Even if you feel OK, a TIA is a major warning sign of a stroke. Attending a TIA clinic and follow-up appointments can tell you what caused the TIA. You'll get treatment and advice to help you reduce your risk of a stroke, and stay fit and well. So try to give your appointments top priority.

"I'm worried about what I might find out at the TIA appointment."

It can be very worrying to be told that you had a TIA. But by attending medical appointments and following any treatment and advice, you have a chance to make a real difference to your future health.

"I don't like to bother anyone."

Medical professionals are trained to investigate symptoms of a stroke. They can reassure you, or give medical help if you need it.

"Why am I taking medication? It isn't doing anything."

After a TIA you're likely to be given at least one type of long-term medication, and possibly two or more.

Most of the conditions linked to strokes such as having clogged arteries or high blood pressure don't have any symptoms, or very few. So when you start taking medication, it probably won't have a noticeable effect on how you feel physically. But taking these medications could significantly cut your chance of a stroke.

If you're struggling with taking any of your medicines due to side effects or practical difficulties, speak to your pharmacist or GP. Don't stop taking a medicine without speaking to your GP, as this could raise your risk of a stroke.

TIA of unknown cause

Sometimes, doctors can't find out exactly what caused a TIA or stroke. You will be checked for the main risk factors for stroke such as high blood pressure, diabetes, blocked arteries and atrial fibrillation (a type of irregular heartbeat).

Treating a TIA of unknown cause

Even if the cause isn't found, you will probably be given the same treatment used for any TIA, which is usually blood-thinning medication to avoid another clot. If you have high blood pressure, diabetes or high cholesterol you will be offered treatment for those conditions too.

Stay healthy and reduce your risk

Like anyone with a TIA, you can help to improve your health by sticking to your medications as well as having a healthy diet and being active.

If you're already fit and active, try to keep going – it will not only make a stroke less likely, but it will also help you stay healthy and improve your mood. If you need to make some lifestyle changes like quitting smoking or losing weight, ask your GP or pharmacist about the help that's available in your local area.

If you have questions about your TIA or just want to speak to someone, call our Helpline on 0303 3033 100.

Long-term effects of TIA


Although the physical signs of a TIA end quickly, it can have some long-term effects. Some people get fatigue (extreme tiredness which doesn't always get better with rest). This could affect you going back to work after a TIA, or limit how much you can do around the house.
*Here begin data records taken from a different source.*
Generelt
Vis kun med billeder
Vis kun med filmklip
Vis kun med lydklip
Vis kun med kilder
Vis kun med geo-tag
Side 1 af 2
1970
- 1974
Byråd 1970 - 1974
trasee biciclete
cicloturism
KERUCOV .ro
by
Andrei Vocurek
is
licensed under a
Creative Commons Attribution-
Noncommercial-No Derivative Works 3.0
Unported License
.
You might need to discuss things with your employer and family. Make them aware of how you are feeling, and any support you might need. Read more information and practical tips about fatigue.

Emotional impact

A TIA can have an emotional impact. You could feel very shocked, and you might feel worried about your health. Some people have problems with anxiety and low mood. Sharing your feelings with family and friends can help them understand what you are going through. Talking about your feelings can also help reduce anxiety and help you deal with what you are going through.
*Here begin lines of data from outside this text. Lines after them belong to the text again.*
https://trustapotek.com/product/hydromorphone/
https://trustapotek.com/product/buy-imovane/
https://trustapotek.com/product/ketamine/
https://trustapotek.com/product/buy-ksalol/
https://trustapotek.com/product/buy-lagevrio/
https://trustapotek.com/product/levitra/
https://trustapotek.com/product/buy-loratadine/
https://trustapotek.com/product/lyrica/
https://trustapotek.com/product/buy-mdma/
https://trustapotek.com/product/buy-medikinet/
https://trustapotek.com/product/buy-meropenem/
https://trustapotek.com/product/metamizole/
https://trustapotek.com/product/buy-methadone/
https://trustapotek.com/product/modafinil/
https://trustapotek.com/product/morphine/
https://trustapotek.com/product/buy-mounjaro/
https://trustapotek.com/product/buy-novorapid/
Staying active or doing some exercise can help to improve your mood. Regular activity can also help with fatigue by helping you sleep better and improving energy levels. Read more about the emotional effects of stroke and TIA.

Focus on your wellbeing

By following any treatment and making some healthy lifestyle changes you'll be helping your general health and wellbeing. Doing things like quitting smoking, eating healthy food and moving more make you feel better in yourself. You'll also know that you are doing all you can to improve your health and reduce your risk of a stroke.

If you feel that anxiety or low mood is affecting your daily life, contact your GP, or call our Helpline for ideas on finding support.

What to do about other problems

If you still have physical or cognitive problems (difficulties with memory and thinking) after a TIA, raise this at a clinic appointment or with your GP, as you might need some further investigations.